→ **The data**:

Content starts

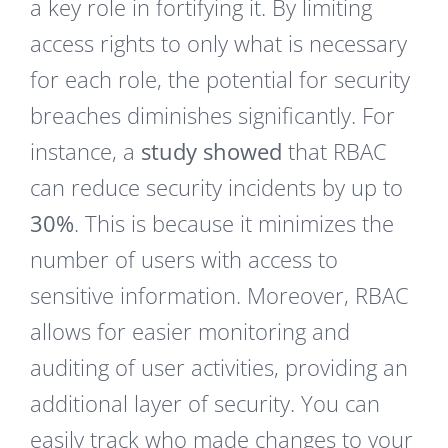
a key role in fortifying it. By limiting
access rights to only what is necessary
for each role, the potential for security
breaches diminishes significantly. For
instance, a
study showed
that RBAC
can reduce security incidents by up to
30%
. This is because it minimizes the
number of users with access to
sensitive information. Moreover, RBAC
allows for easier monitoring and
auditing of user activities, providing an
additional layer of security. You can
easily track who made changes to your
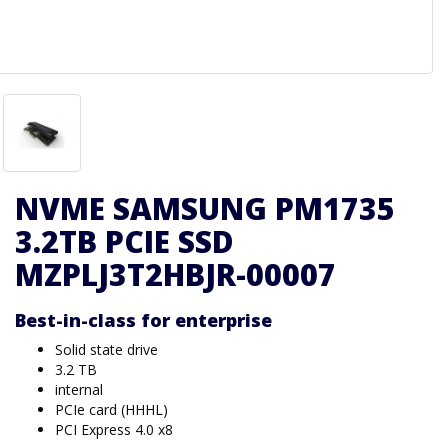
NVME SAMSUNG PM1735
3.2TB PCIE SSD
MZPLJ3T2HBJR-00007
Best-in-class for enterprise
Solid state drive
3.2 TB
internal
PCIe card (HHHL)
PCI Express 4.0 x8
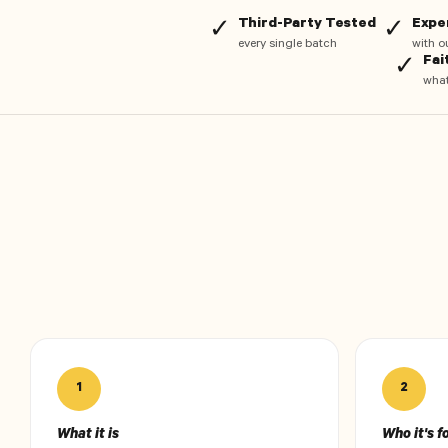
Third-Party Tested
Expe
✓
✓
every single batch
with o
Fai
✓
what
1
2
What it is
Who it's f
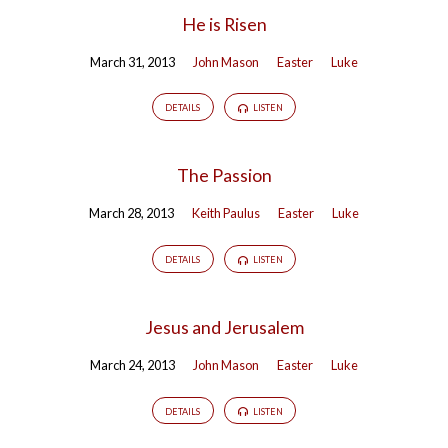
He is Risen
March 31, 2013
John Mason
Easter
Luke
DETAILS
LISTEN
The Passion
March 28, 2013
Keith Paulus
Easter
Luke
DETAILS
LISTEN
Jesus and Jerusalem
March 24, 2013
John Mason
Easter
Luke
DETAILS
LISTEN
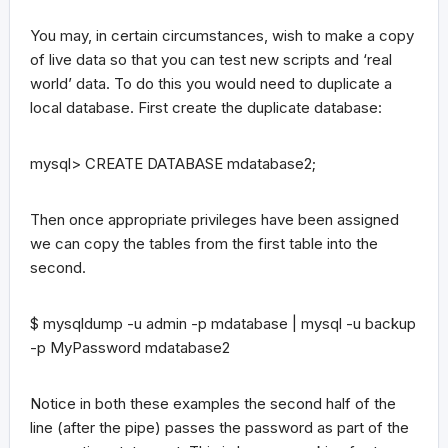
You may, in certain circumstances, wish to make a copy
of live data so that you can test new scripts and ‘real
world’ data. To do this you would need to duplicate a
local database. First create the duplicate database:
mysql> CREATE DATABASE mdatabase2;
Then once appropriate privileges have been assigned
we can copy the tables from the first table into the
second.
$ mysqldump -u admin -p mdatabase | mysql -u backup
-p MyPassword mdatabase2
Notice in both these examples the second half of the
line (after the pipe) passes the password as part of the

Content ends

→ **Aim of the exercise**: All lines between the one that contains "breaches diminishes significantly. For" and the end of the records above, both included, are to be returned exactly as they stand, except for pictures, which are omitted.

→ **Your solution**:
breaches diminishes significantly. For
instance, a
study showed
that RBAC
can reduce security incidents by up to
30%
. This is because it minimizes the
number of users with access to
sensitive information. Moreover, RBAC
allows for easier monitoring and
auditing of user activities, providing an
additional layer of security. You can
easily track who made changes to your
NVME SAMSUNG PM1735
3.2TB PCIE SSD
MZPLJ3T2HBJR-00007
Best-in-class for enterprise
Solid state drive
3.2 TB
internal
PCIe card (HHHL)
PCI Express 4.0 x8
Third-Party Tested
Expe
✓
✓
every single batch
with o
Fai
✓
what
1
2
What it is
Who it's f
He is Risen
March 31, 2013
John Mason
Easter
Luke
DETAILS
LISTEN
The Passion
March 28, 2013
Keith Paulus
Easter
Luke
DETAILS
LISTEN
Jesus and Jerusalem
March 24, 2013
John Mason
Easter
Luke
DETAILS
LISTEN
You may, in certain circumstances, wish to make a copy
of live data so that you can test new scripts and ‘real
world’ data. To do this you would need to duplicate a
local database. First create the duplicate database:
mysql> CREATE DATABASE mdatabase2;
Then once appropriate privileges have been assigned
we can copy the tables from the first table into the
second.
$ mysqldump -u admin -p mdatabase | mysql -u backup
-p MyPassword mdatabase2
Notice in both these examples the second half of the
line (after the pipe) passes the password as part of the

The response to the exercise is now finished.